• John Lowry

Tango Posture


There is a lot of bad posture on YouTube video, especially the "sway-back" look amongst young women, held up as "expert" dancers and teachers. Dancers around the world then try to emulate this look, only to finish with painful backs, legs and feet.


My Facebook Amigo, Raul Bravo, wrote this excellent post on dance posture. We agree with his comments. We have been teaching and promoting good, natural dance posture for many years.


I remember that my mother, when I was a teenager, advised me to walk standing straight, to spruce up my chest, so I wouldn't be twisted in the typical natural posture of those years.

Even when I watched my father, a weekend millionaire, a specialised worker, one of the immigrants from the country who helped build the national industry, a worker. He walked upright, he and my mother set him as an example for me. I still have the memory of her posture that she kept until the end of her life.


Now, I invite you to observe - in the milonga - very old dancers, I would say timelessly, how

their positions are and, if you can, compare them with those of other people in everyday life.


You will then realise that dancers look different.

In other words, tango helped them find and maintain an upright posture, and none of them ever attended a dance school to receive posture lessons.


Today, on the other hand, we find the most extreme demonstration of postural techniques - which perhaps most forget in time, without having to accept them - as an indispensable condition to dance well.

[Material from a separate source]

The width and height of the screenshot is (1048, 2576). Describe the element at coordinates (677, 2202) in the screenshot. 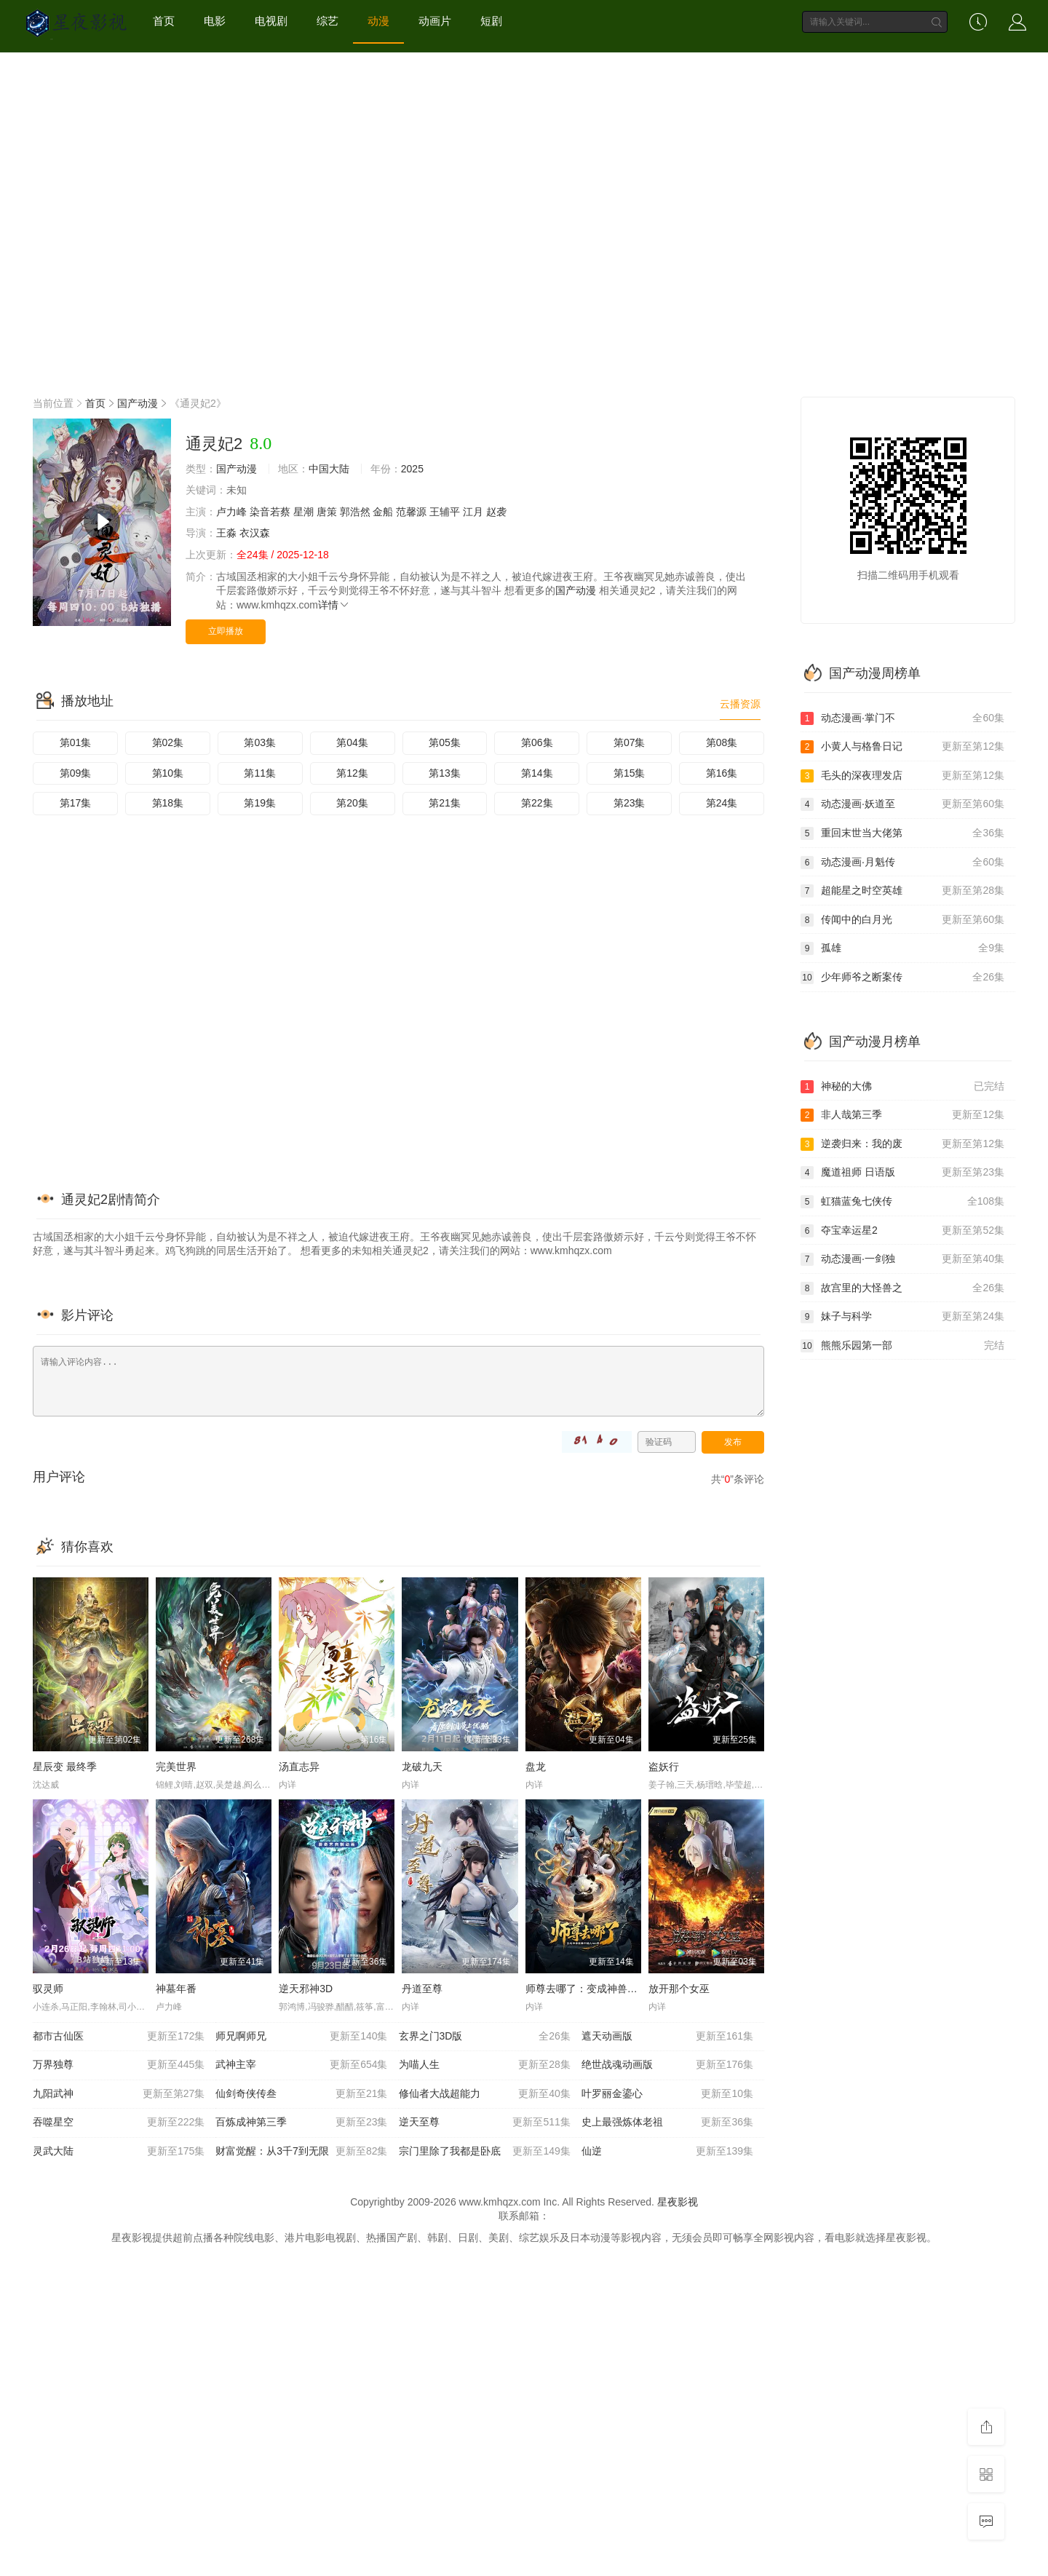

It would be convenient for us, as teachers, to minimize this information, using technique as a means and never as a objective. Sure, with a specific and precise postural correction, I repeat it as much as possible, only to those who actually need it and not to everyone in general.

Trying to clone dancers is not right, while trying to create dancers with individual personalities is right.


The practice of tango is what, ultimately, helps build a body (a huge number of medical studies, of different specialties, talk about the benefits of tango).


So, "Yes" to Tango to improve many conditions of one's life and "No" to postural techniques to improve one's tango ? Here is one of the questions that constitute the counterculture of tango.

The tango of the milonga has nothing to do with the other "tangis", let alone those "tangis" expressed in exhibitions, by professional dancers.

Milonga's dancers have to "try" to assume the right poses, knowing that they have a limit, which is to lose their naturalness and switch to stereotypes, forced; that is when they risk passing on to their partner something horrible feeling of stiffness, which can't be corrected easily relaxing.

Bodies and postures must instead assume a "present" posture, but soft/flexible, like when bodies are naturally perceived.

So yes, your embrace and dance will enter your partners memory, and they will - following "that" band - surely be remembered.

Finally, both for beginners and those who have advanced in a few years of dance: my greatest wish is that they discover their tango sooner rather than later, so that it allows them to express themselves in their own body with their own language, if more in a personal way and never generalized. , whatever it is, but with its own identity.